Abstract

Present investigation deals with the geometrically nonlinear bending response of functionally graded carbon nanotube reinforced composite (FG‐CNTRC) beams. It is assumed that beam is resting on a three‐parameter elastic foundation. Uniform thermal field is also included into the formulation and properties are considered as temperature dependent. Distribution of CNTs in the beam may be uniform or functionally graded according to linear distribution of volume fraction of CNTs across the thickness. The equivalent properties of the composite media are obtained with the aid of the refined rule of mixtures approach which is calibrated with the available data based on the molecular dynamics simulations. The governing equations of the beam are obtained based on first‐order, third‐order, and sinusoidal theories. To capture the large deformations, the von Kármán type of kinematic assumptions is included. Two types of boundary conditions are included which are immovable pinned and immovable clamped. The established equations are reformulated and transferred into dimensionless presentation. After that, using the powerful two step perturbation technique, closed form expressions are provided to trace the nonlinear load‐deflection paths of the beam.
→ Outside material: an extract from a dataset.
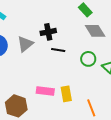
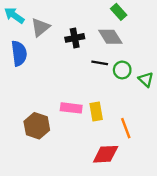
gray diamond: (95, 31) -> (110, 37), moved
gray triangle: (25, 44) -> (40, 27), moved
black line: (58, 50) -> (100, 63), moved

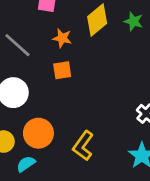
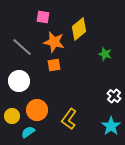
green star: (133, 21) -> (105, 54), moved
orange star: (62, 38) -> (54, 42), size x1.5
Results of this study are compared with the available data in the open literature. After that, novel results are provided to discuss the effects of boundary conditions, temperature change, foundation stiffness, slenderness ratio, CNT volume fraction, and distribution profiles. It is shown that graded pattern of CNTs and volume fraction of CNTs are two important factors on the geometrically nonlinear response of the CNTRC beam.